Work on Wellwood to decrease and Emory Circle eliminated
By Tina Snell, Staff Writer
The Motley City Council voted unanimously Tuesday to accept the 2012 street project with changes. Councilman Duane Solga recommended, after much discussion, to reduce the work on Wellwood Street from 325 feet to 225 feet, resurface the street at a 30-foot width instead of 36 feet, eliminate the access to lot 23, behind the strip mall, and add an access to the blueprint for the Motley Free Methodist Church. The vote also included eliminating Emory Circle from the project.
Councilman Rob Sampson said he was not in favor of eliminating the access to lot 23 on Wellwood Street.
“Even if (owner) Ed Jordahl plans to fence it (the building) off from the street, a fence is temporary and a future owner could add an access,” he said.
At the January meeting, the Council decided to hold off the final vote on proceeding with the 2012 street project. Members wanted the Street Committee to look at requests made by residents and businesses in town. Some of those requests were denied and others were given alternate recommendations.
Pat O’Regan, representing the Motley Food Shelf, told the Council at the Feb. 6 public hearing it could not afford the $18,600 assessment it would receive for the work done on two streets. The Street Committee recommended the city donate half the annual assessment each year from the 10 percent gambling monies as allowed by state statute. City Attorney Peter Vogel agreed, saying it would be better to give a donation to the Food Shelf than to treat them as residents on commercial property.
At the public hearing, Mary Duberowski told the Council she would like to be taken off the assessment rolls for Emory Circle as her property doesn’t abut the street, but she has to cross another lot on the circle to get to her home.
The Street Committee and Vogel proposed the portion of the project concerning Emory Circle should go forward as presented. The Council at first suggested the city should take over Emory Circle (currently not part of Motley) and assess the property owners at 30 percent instead of the original 100 percent.
If the lots were assessed at 100 percent, the members of the council agreed it would almost double their cost and the lots would never sell.
Council Member Steve Johnson requested sending Emory Circle back to the Street Committee for further study, but Mayor Nancy Nieken said it would possibly set the project back to 2013.
Solga said he was not in favor of removing Emory Circle from the project, but would rather eliminate it than not move the project forward.
The Council eventually voted to eliminate Emory Circle from the 2012 street project, but look at it again in a year or two.
Mark Frisk, who owns the property surrounding Third Avenue South, just north of West River Road, said in February he had planned to develop his property when he gave the street to the city, but was finding it difficult to do so now.

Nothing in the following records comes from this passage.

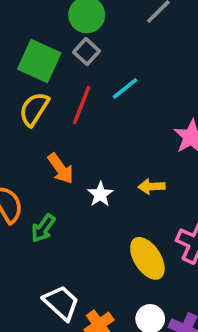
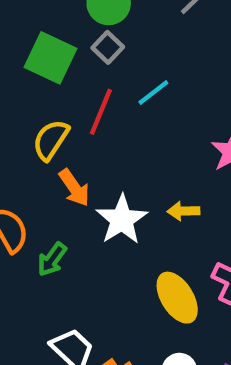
yellow semicircle: (34, 109) -> (51, 140), moved
white star: (100, 194) -> (122, 220), size x1.6

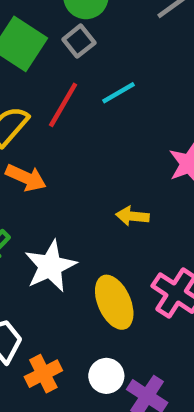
orange arrow: (74, 188) -> (26, 178), turned -39
white star: (122, 220) -> (50, 266), moved

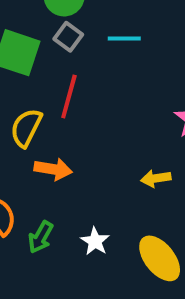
cyan line: (119, 93) -> (124, 39), moved, turned 44
white star: (50, 266) -> (95, 241), size x0.6

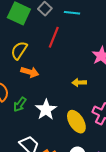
red line: (69, 96) -> (54, 37), moved
white star: (95, 241) -> (46, 110), size x1.5

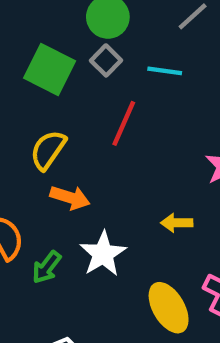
white star: (46, 110) -> (103, 254), moved

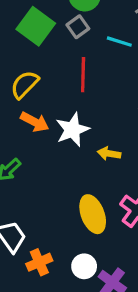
red line: (124, 123) -> (83, 75), turned -32
white star: (103, 254) -> (72, 130), moved

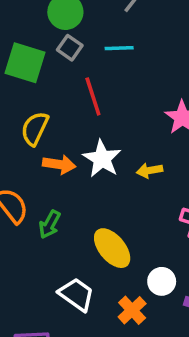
yellow ellipse: (93, 214) -> (112, 248), moved
orange cross: (39, 262) -> (132, 310), moved
white circle: (84, 266) -> (162, 281), moved

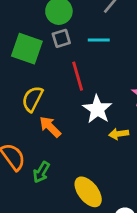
gray square: (70, 48) -> (61, 38), turned 36
white star: (102, 159) -> (97, 109), moved
orange arrow: (59, 164) -> (50, 127), turned -145

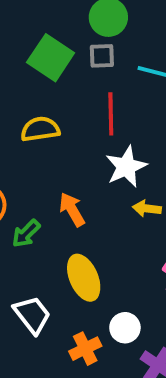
yellow semicircle: (32, 99) -> (40, 129), turned 40
orange arrow: (50, 127) -> (72, 210), moved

If he was assessed, he would never be able to sell at an increased price. He had asked the road be returned to him and he would improve it at a more reasonable price than the city could offer.
Frisk’s request was not discussed and the Council stayed with the Street Committee’s recommendation to retain Third Avenue with assessments to Frisk.
Council Member Rob Sampson said a 36-foot width for Wellwood Avenue was overkill. Since the street was a dead end, and the only people to use it were churchgoers, he said a 30-foot width was good enough.
While the Street Committee recommended leaving Wellwood Street as originally proposed, the Council voted to make the proposed changes of shortening and reducing the width of the street.
Widseth Smith Nolting engineer Aric Welch said if the Council is not comfortable moving ahead with the project, they shouldn’t rush into it. But, if it waited too long, the project may not be started until July or August.
“To push it off could increase the cost to the city and to the residents,” said Solga. “Gas prices are expected to increase, too. I caution that this is not the time to put this off.”
The Council also voted to keep the 10 percent retainage for the 2011 street project until everything with Kuechle has been settled.